When California’s newly elected governor, Hiram Johnson, delivered his inaugural address on Jan. 3, 1911, he made a radical proposition.

My first duty, Johnson declared on that celebratory day, “is to eliminate every private interest from the government and to make the public service of the State responsive solely to the people.”

His words sent shock waves through halls of power accustomed to an easy exchange of money and influence. Determined to “arm the people to protect themselves” against such abuses, Johnson proposed amending the state Constitution with “the initiative, the referendum and the recall.”

The savvy electorate of the day understood that their governor, a Republican well-versed in the Progressive agenda, was arguing for voters to be given the right to place laws on the ballot through petition, to weigh in on laws passed by the Legislature and to remove public officials from office without cause or judicial procedure.

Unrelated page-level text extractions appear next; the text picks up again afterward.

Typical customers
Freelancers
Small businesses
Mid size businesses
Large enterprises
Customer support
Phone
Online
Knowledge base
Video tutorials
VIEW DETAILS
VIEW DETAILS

Ten months later, voters agreed, and representative democracy, the crowning achievement of the ounding fathers in 1787, now had a powerful rival — direct democracy — that would leave an indelible mark on California’s political landscape.

“The people of the State of California are ready to rule,” Johnson said. “They have the intelligence and the sense to rule.”

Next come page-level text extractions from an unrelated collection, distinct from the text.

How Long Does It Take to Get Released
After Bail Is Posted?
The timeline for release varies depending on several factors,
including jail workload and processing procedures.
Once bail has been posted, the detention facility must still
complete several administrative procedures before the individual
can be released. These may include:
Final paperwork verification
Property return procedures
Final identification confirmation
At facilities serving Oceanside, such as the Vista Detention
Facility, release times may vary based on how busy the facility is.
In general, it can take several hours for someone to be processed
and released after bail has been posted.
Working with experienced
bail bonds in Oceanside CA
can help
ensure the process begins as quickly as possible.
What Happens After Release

California, popularly heralded as fertile ground for personal reinvention, now had the ability to reinvent itself politically. Citizens, quick to slough off the trappings of the past, had tools for building their future, bringing a fluidity and dynamism to the legislative and electoral process that has only gotten stronger, if not exaggerated with time.

Today Johnson’s vision for California is in the final days of a campaign that kicked off in April when a little less than 5% of the population decided to recall Gov. Gavin Newsom, who took office in 2018 with almost 62% of the vote.

If the drama has at times resembled a sideshow with a traveling bear, a yogic healer and billboard celebrity among the 46 candidates, then it is a measure of how far the democratic spirit that Johnson championed has evolved.

Social media, celebrity candidates and attention seekers have altered the equation, but more than 100 years after Johnson’s reforms, there is no turning back.

“We have all been socialized in a state where we expect voters to directly flex their muscles,” said Thad Kousser, professor of political science at UC San Diego.